Young scored 14 straight for Atlanta in the fourth quarter as the Hawks rallied from a 13-point deficit with six minutes left in the game. The 117-115 win in Boston made the series 3-2 in favor of the Celtics; the teams play tomorrow in Atlanta in Game 6. Young's shot provided the margin of victory, but he was the difference in a broader sense, too. He was the hero.

Trae Young’s stock has fallen since he took the Hawks to the Eastern Conference Finals in 2021. (Here’s a story I wrote when I attended the Game 5 Sixers collapse if you want to drink my tears.) Some of that is pegged to the team's collapse into gloomy, self-defeating mediocrity; some of that decline is probably Young's fault. He's been productive, but his star has fallen so far that, despite an absurd game-winner that staved off elimination in the first round of the playoffs, the CBS Sports headline called Young “an imperfect player built perfectly for big stage.” He couldn’t even hit a game-winner in the playoffs without being called “imperfect.”

Then again, the story backed it up. “He was picked on defensively, at times unbothered to even move as a helper,” Brad Botkin wrote. ”He whined about non-calls instead of getting back, leaving his team at a disadvantage. His poor shot selection led to a pretty inefficient night—38 points on 33 shots.” That is a lot of shots! Young is averaging 24.2 shots a game in his five playoff games—second only to De’Aaron Fox, who has taken more threes per game and is shooting about four percentage points better.
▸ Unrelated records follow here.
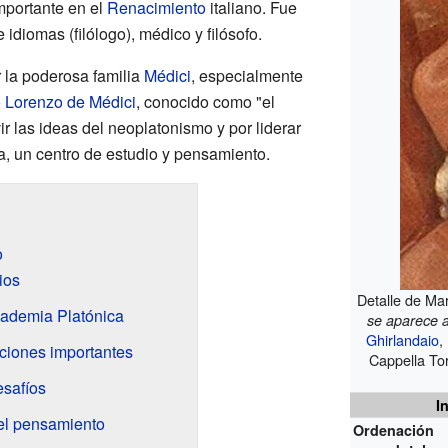
mportante en el
Renacimiento
italiano. Fue
idiomas (filólogo), médico y filósofo.
r la poderosa familia
Médici
, especialmente
o
Lorenzo de Médici
, conocido como "el
ir las ideas del neoplatonismo y por liderar
a, un centro de estudio y pensamiento.
o
ios
Detalle de Mar
cademia Platónica
se aparece 
Ghirlandaio
,
cciones importantes
Cappella Tor
esafíos
I
y el pensamiento
Ordenación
Two years ago, when Young scored 48 points in a Game 1 victory at Milwaukee in the Eastern Conference Finals, the AP’s Steve Megargee wrote this: “His focus at the line revealed the veteran savvy the 22-year-old Young has displayed throughout his first career postseason.” Peachtree Hoops: “Trae Young Dazzles.” Brew Hoop: “Trae Young? That man can play basketball.”
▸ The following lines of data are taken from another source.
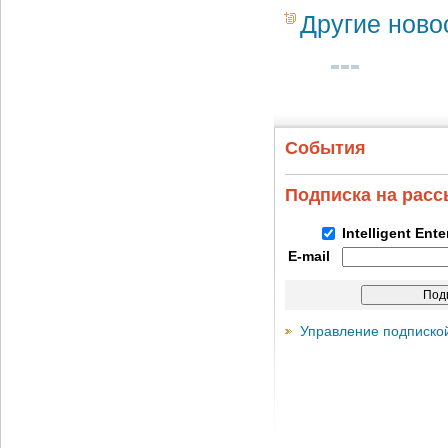
Другие ново
События
Подписка на рас
Intelligent Ent
E-mail
Управление подписко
Things are different now. The same day the Celtics beat the Hawks to go up 2-0 in their first round, Young won a plurality of votes for “most overrated” in The Athletic’s NBA player poll. Celtics fans chanted it at him all game. (They got meaner last night. “A few minutes earlier Celtics fans had directed a vulgar chant at Young,” per the AJC.) This season Young feuded a bit with coach Nate McMillan, who was fired in February. His dad was angry about something that The Ringer’s Kevin O’Connor said on a podcast. There are rumors of a trade in the offseason. How is this the same guy who bowed at the Garden?

This is all coming from somewhere. Young had his worst season offensively since his rookie year in 2022-23, and his defense was somewhere between bad and nonexistent. I looked at his stats on Cleaning the Glass and Dunks and Threes, and what I saw was not flattering. His points per shot attempt dropped immensely. His effective field goal percentage was near the bottom of the league. His field goal percentage at the rim was horrid. (Maybe a three-pointer was the right decision at the end of last night’s game.) He did continue to rack up a lot of assists, but O’Connor’s criticism was that he had “shown an unwillingness” to play off-ball.
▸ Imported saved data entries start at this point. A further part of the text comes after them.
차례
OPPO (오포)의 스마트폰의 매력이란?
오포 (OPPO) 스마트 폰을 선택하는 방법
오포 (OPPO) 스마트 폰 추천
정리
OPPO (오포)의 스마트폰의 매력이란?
The way Trae Young’s season went is why these stories are persisting into the playoffs. He couldn’t even fully silence them for one night, even on a night that ended with a game-winning shot. This is fair, and it isn't. Young really was kind of better offensively in Atlanta’s Game 5 loss to the Celtics; his points per shot attempt are down in the playoffs. His team is still alive for at least one more game, thanks to him. But he’s still the same Trae Young he’s been all year.